Coast Guard terminates illegal charter in St. Petersburg

A Coast Guard investigating officer terminates the voyage of a 47-foot uninspected passenger vessel with 15 passengers for hire in St. Petersburg, Florida June 20, 2020. Uninspected passenger vessels are only permitted by Coast Guard regulations to carry six passengers for hire with a master who holds a Merchant Mariner Credential. (U.S. Coast Guard photo.)

A Coast Guard investigating officer terminates the voyage of a 47-foot uninspected passenger vessel with 15 passengers for hire in St. Petersburg, Florida June 20, 2020. (U.S. Coast Guard photo.)

ST. PETERSBURG, Fla. — The Coast Guard terminated an illegal charter near St. Petersburg Municipal Marina Saturday.

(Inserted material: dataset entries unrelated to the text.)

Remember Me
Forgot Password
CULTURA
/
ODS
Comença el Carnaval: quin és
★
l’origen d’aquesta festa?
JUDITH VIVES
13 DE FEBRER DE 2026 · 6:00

A Coast Guard Sector St. Petersburg investigation officer terminated the voyage of a 47-foot uninspected passenger vessel with 15 passengers for hire.

The violations include:

  1. Violation of 46 C.F.R. 176.100 (a) for not having a valid Certificate of Inspection.
  2. Violation of 46 C.F.R. 16.201 for failure to have a drug and alcohol program.
  3. Violation of 46 C.F.R. 170.120 for failure to have a valid stability letter.

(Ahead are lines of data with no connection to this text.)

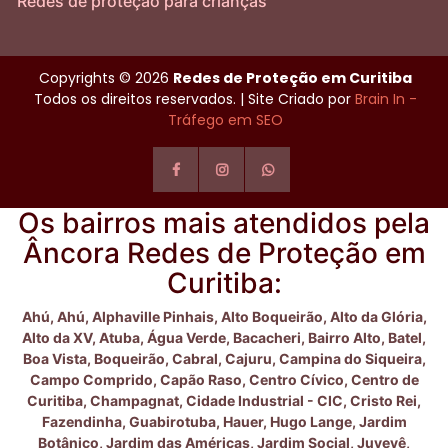
Redes de proteção para crianças
Copyrights © 2026
Redes de Proteção em Curitiba
Todos os direitos reservados. | Site Criado por
Brain In -
Tráfego em SEO
Os bairros mais atendidos pela
Âncora Redes de Proteção em
Curitiba:
Ahú,
Ahú,
Alphaville Pinhais,
Alto Boqueirão,
Alto da Glória,
Alto da XV,
Atuba,
Água Verde,
Bacacheri,
Bairro Alto,
Batel,
Boa Vista,
Boqueirão,
Cabral,
Cajuru,
Campina do Siqueira,
Campo Comprido,
Capão Raso,
Centro Cívico,
Centro de
Curitiba,
Champagnat,
Cidade Industrial - CIC,
Cristo Rei,
Fazendinha,
Guabirotuba,
Hauer,
Hugo Lange,
Jardim
Botânico,
Jardim das Américas,
Jardim Social,
Juvevê,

During the course of the boarding, the investigating officer determined the vessel was not an inspected passenger vessel and uninspected passenger vessels are only permitted by Coast Guard regulations to carry six passengers for hire.

“The Coast Guard will continue to aggressively pursue vessel operators who needlessly place the lives of patrons at risk by not complying with Coast Guard passenger vessel regulations,” said Mr. Brian Knapp, Senior Investigating Officer at Coast Guard Sector St. Petersburg. “We urge anyone paying for a trip on a passenger vessel to ask to see the Merchant Mariner Credential of the vessel operator to verify their captain is properly credentialed by the Coast Guard. Additionally, when chartering a boat with more than six passengers ask to see the Coast Guard’s Certificate of Inspection. If the operator cannot produce a Merchant Mariner Credential or a Certificate of Inspection, don’t get on the boat.”

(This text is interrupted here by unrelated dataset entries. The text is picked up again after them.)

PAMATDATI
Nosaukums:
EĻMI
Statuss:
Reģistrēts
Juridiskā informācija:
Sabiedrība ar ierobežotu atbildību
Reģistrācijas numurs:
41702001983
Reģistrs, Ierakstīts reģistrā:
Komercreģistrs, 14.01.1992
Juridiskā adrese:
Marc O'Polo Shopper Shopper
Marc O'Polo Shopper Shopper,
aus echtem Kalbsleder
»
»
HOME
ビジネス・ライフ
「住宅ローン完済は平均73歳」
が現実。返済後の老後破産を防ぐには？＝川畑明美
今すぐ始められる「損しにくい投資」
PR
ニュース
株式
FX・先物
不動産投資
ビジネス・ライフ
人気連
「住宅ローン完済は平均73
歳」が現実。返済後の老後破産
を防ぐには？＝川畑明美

Owners and operators of illegal charter vessels can face maximum civil penalties of over $50,000 for illegal passenger-for-hire operations. Additionally, credentialed mariners who operate vessels in a non-compliant manner risk having their license suspended. Some potential fines for illegally operating a charter vessel are:

  • Up to $18,477 for failure of an inspected vessel to be under the control of an individual with the appropriate Coast Guard license.
  • Up to $7,250 for failure of operators to be enrolled in a chemical testing program.
  • Up to $4,685 for failure to provide a Coast Guard Certificate of Inspection for vessels carrying more than six passengers.
  • Up to $15,995 for failure to produce a valid Certificate of Documentation for vessels over 5 gross tons.
  • Up to $11,712 for failure to have been issued a valid Stability Letter prior to placing vessel in service with more than six passengers.